In crypto, a close equivalent to this is when projects have a very low initial public float. Something like 5% of the total supply is published on exchanges, 15%-ish is for other partners and the founders and the initial team have the rest, thinking that they can better control the market by generating supply and demand at will. The absolute opposite happens, as the only thing that founders can do with most of the supply is putting it out into “nature”, so sell it on the market. This does two things:
Firstly, it generates a lot of sell pressure. If, for example, 2% of something is being bought while 8% of the same asset is being sold, it means more people want to get rid of it than want to have it. This is part of the reason why most fan tokens look like the one in the chart above.
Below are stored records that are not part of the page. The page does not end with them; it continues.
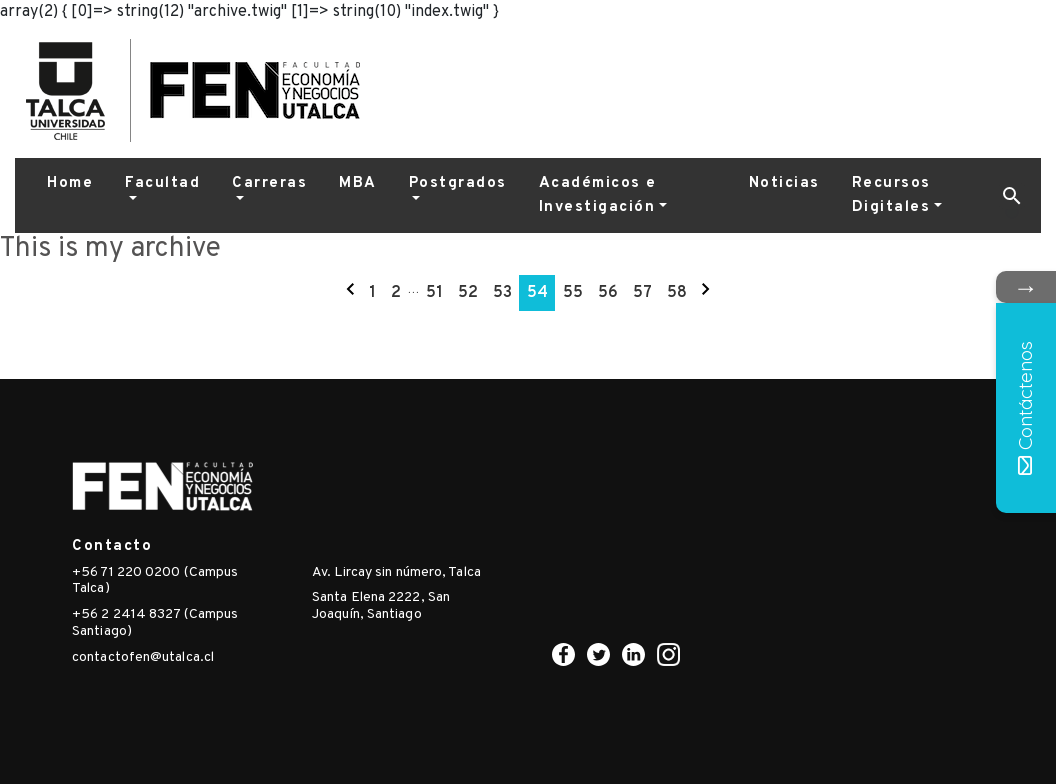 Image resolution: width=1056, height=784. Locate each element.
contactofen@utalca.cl (143, 657)
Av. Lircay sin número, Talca (396, 572)
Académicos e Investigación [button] (598, 195)
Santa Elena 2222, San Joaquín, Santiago (381, 606)
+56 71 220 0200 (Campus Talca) (155, 581)
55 (573, 293)
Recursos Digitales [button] (891, 195)
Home (70, 183)
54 (537, 293)
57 (642, 293)
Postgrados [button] (458, 183)
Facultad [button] (162, 183)
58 (677, 293)
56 (608, 293)
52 (468, 293)
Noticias (784, 183)
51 (434, 293)
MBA (358, 183)
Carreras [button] (269, 183)
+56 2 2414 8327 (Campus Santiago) (155, 623)
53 (502, 293) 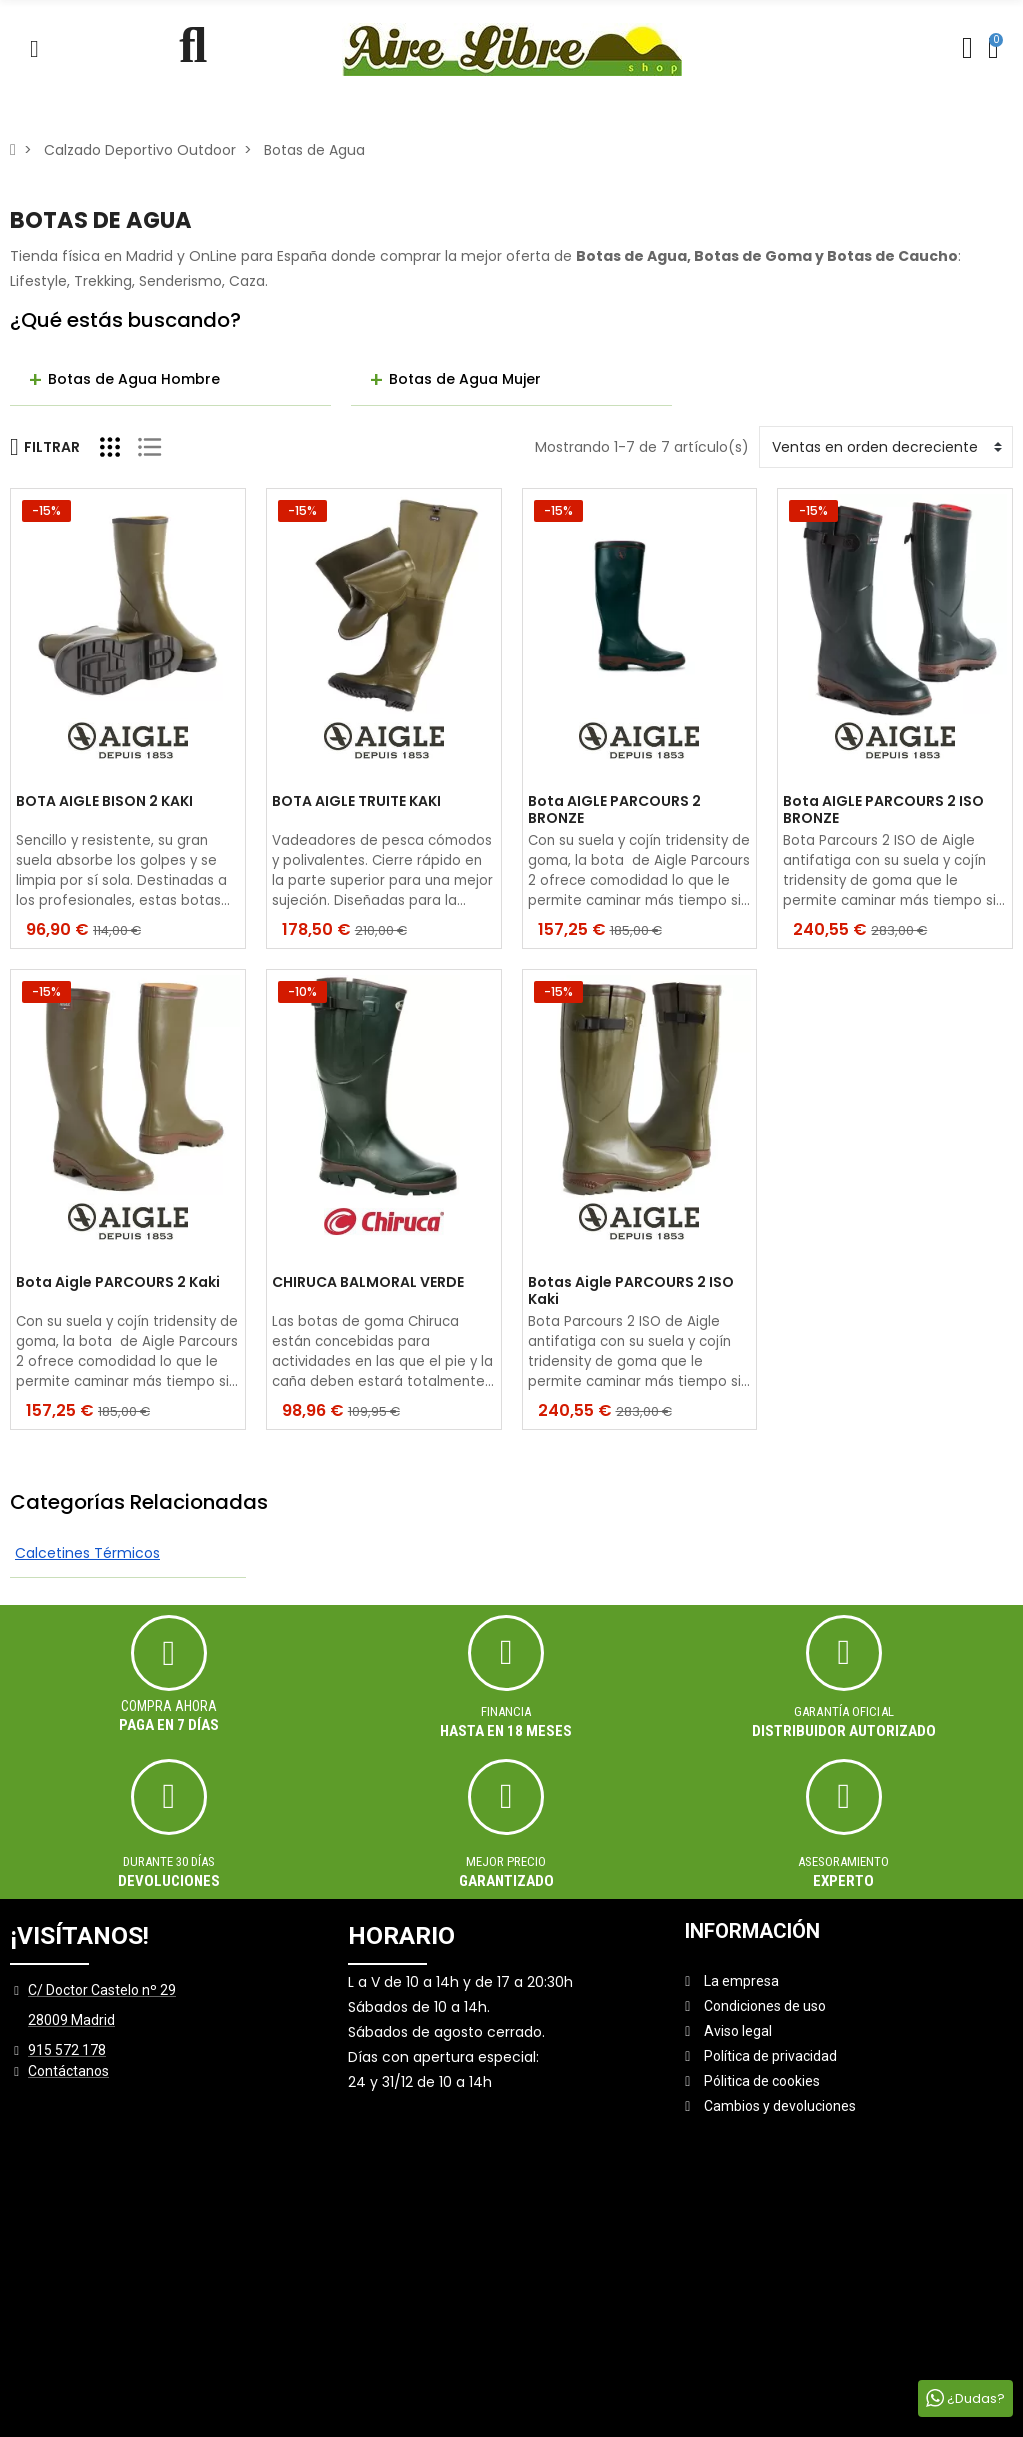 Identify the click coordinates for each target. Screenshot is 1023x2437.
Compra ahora (169, 1706)
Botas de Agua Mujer (465, 379)
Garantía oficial (844, 1711)
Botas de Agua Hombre (134, 379)
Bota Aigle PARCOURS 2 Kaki (118, 1283)
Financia (506, 1711)
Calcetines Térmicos (87, 1553)
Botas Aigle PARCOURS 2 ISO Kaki (631, 1291)
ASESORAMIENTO (843, 1861)
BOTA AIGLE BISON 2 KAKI (104, 802)
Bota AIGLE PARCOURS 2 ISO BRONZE (883, 810)
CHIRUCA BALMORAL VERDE (368, 1283)
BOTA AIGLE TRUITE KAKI (356, 802)
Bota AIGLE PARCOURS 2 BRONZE (614, 810)
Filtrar (45, 447)
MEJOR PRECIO (506, 1861)
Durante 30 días (169, 1861)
Secondly, owning the vast majority of a token’s supply doesn’t really help you as a founder. You are not a central bank, you have a happy trigger-finger that wants to sell a token to get rich. You are no JPow you’re the baby on WallStreetBet’s logo. What constantly putting coins into the market does, is further dilute an already presumably limited market capitalization. You are not creating more of the asset at a certain price, you are “disintegrating” the total number in smaller pieces with the same max price at best. Economics is hard, tokenomics is even harder.